Google Gets A Second Brain, Changing Everything About Search

In the 1983 sci-fi/comedy flick The Man with Two Brains, Steve Martin played Michael Hfuhruhurr, a neurosurgeon who marries one of his patients but then falls in love with the disembodied brain of another woman, Anne. Michael and Anne share an entirely telepathic relationship, until Michael’s gold-digging wife is murdered, giving him the opportunity to transplant Anne’s brain into her body.
Well, you may not have noticed it yet, but the search engine you use every day—by which I mean Google, of course—is also in the middle of a brain transplant. And, just as Dr. Hfuhruhurr did, you’re probably going to like the new version a lot better.
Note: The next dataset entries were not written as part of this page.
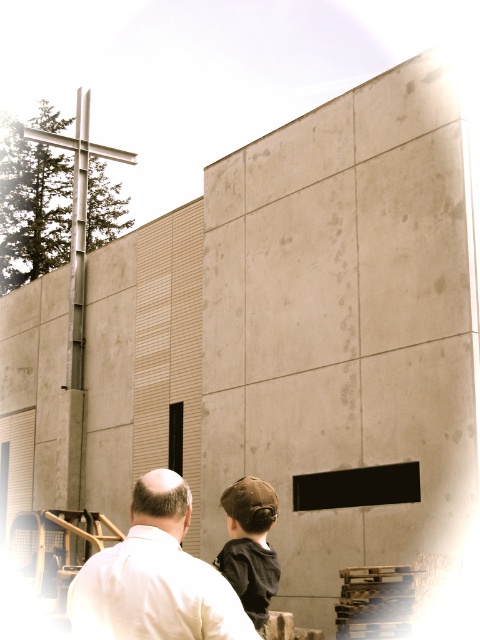 Question: Can you confirm if white matte shirt at lower left is bigger than brown fabric cap at center?

Choices:
 (A) yes
 (B) no

Answer: (A)

Question: Does white matte shirt at lower left appear on the right side of brown fabric cap at center?

Choices:
 (A) no
 (B) yes

Answer: (A)

Question: Which object appears closest to the camera in this image?

Choices:
 (A) brown fabric cap at center
 (B) white matte shirt at lower left

Answer: (B)

Question: Which point is closer to the camera taking this photo?

Choices:
 (A) (222, 502)
 (B) (144, 504)

Answer: (B)

Question: Is white matte shirt at lower left behind brown fabric cap at center?

Choices:
 (A) no
 (B) yes

Answer: (A)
You can think of Google, in its previous incarnation, as a kind of statistics savant. In addition to indexing hundreds of billions of Web pages by keyword, it had grown talented at tricky tasks like recognizing names, parsing phrases, and correcting misspelled words in users’ queries. But this was all mathematical sleight-of-hand, powered mostly by Google’s vast search logs, which give the company a detailed day-to-day picture of the queries people type and the links they click. There was no real understanding underneath; Google’s algorithms didn’t know that “San Francisco” is a city, for instance, while “San Francisco Giants” is a baseball team.
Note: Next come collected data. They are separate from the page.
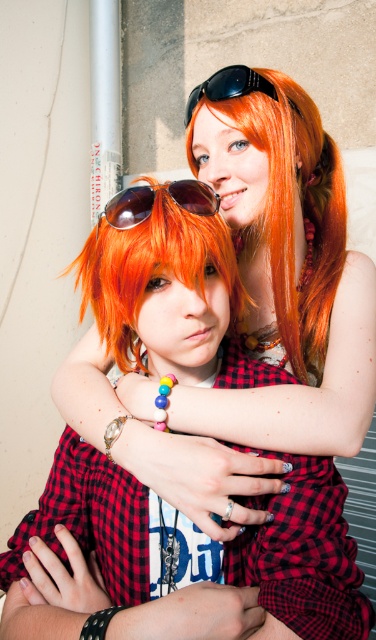 In the scene, you see an orange matte wig at center and sunglasses at center. Which object is positioned to the right of the other?

The orange matte wig at center is to the right of sunglasses at center.

Consider the image. You are a costume designer trying to decide whether to place a new accessory on the multicolored beaded bracelet at upper center or the black plastic goggles at upper center. Which object has a larger width?

The multicolored beaded bracelet at upper center might be wider than black plastic goggles at upper center according to the description, so it could be the better choice for the accessory placement.

You are a photographer at a cosplay event. You need to decide whether to adjust your camera settings for closeup details or wide shots. Based on the size of the multicolored beaded bracelet at upper center and orange matte wig at center, which object would require closer attention for detail capture?

The multicolored beaded bracelet at upper center is larger in size than the orange matte wig at center, so the bracelet would require closer attention for detail capture. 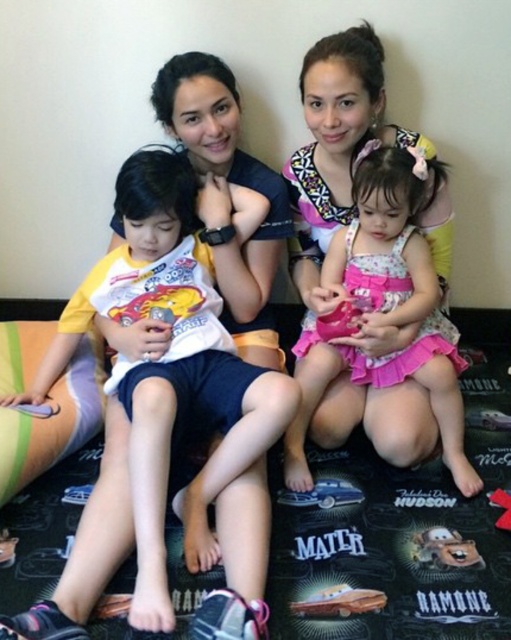 Who is more forward, (308, 611) or (499, 500)?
Now that’s changing. Today, when you enter a search term into Google, the company kicks off two separate but parallel searches. One runs against the traditional keyword-based Web index, bringing back matches that are ranked by statistical relevance—the familiar “ten blue links.” The other search runs against a much newer database of named entities and relationships.
Type in the query “Philadelphia,” and this second search will produce a new “knowledge panel” in the right-hand margin of the results page, complete with a map and other basic facts about the city William Penn founded. (Hedging its bets, however, Google will also include a thumbnail of the movie poster from the 1993 Tom Hanks film Philadelphia.) To use Google’s own description, the new database helps the search engine understand “things, not strings.”
This second brain is called the Knowledge Graph. English speakers began to see the newly supercharged searches that it powers back in May, and last week the service was rolled out to speakers of seven other languages. But the story behind the knowledge panels goes back to mid-2010, when Google bought a San Francisco search startup called Metaweb Technologies and decided to use its massive semantic database, called Freebase, as the nucleus for its own project to approximate the way humans understand the world.
Metaweb’s creation doesn’t boil down to a collection of guesses about how documents are related to one another, the way Google’s other databases do. Rather, it’s a human-curated encyclopedia of verified facts about things in the world and relationships between them—more than 570 million things and 3.5 billion relationships, at last count. (Philadelphia is a city that’s part of a state that’s part of a nation; it has a known population, a typical set of weather patterns, et cetera.)
While the knowledge panels are the most visible manifestation of the Knowledge Graph, the new information is helping to order and rationalize almost everything else Google does. The consequences will be sweeping. While true AI is still a long way off, the Knowledge Graph represents a shortcut to a time when software will be better at meeting, or even anticipating, our information needs. In essence, Google’s engineers are building toward a future when the company’s famous “I’m Feeling Lucky” option is all you need, and the search engine returns the right result the first time, every time.
Amit Singhal, Google's top search guru
Amit Singhal, Google's top search guru
“This is a baby step toward having an understanding computer,” says Amit Singhal, a senior vice president of engineering at Google and the man with ultimate responsibility for improving Google’s core search algorithms. “Now, when you encounter the letters T-A-J-M-A-H-A-L on any Web page, the computers suddenly start understanding that this document is about the monument, and this one is about the musician, and this one is about a restaurant. That ‘aboutness’ is foundational to building the search of tomorrow.”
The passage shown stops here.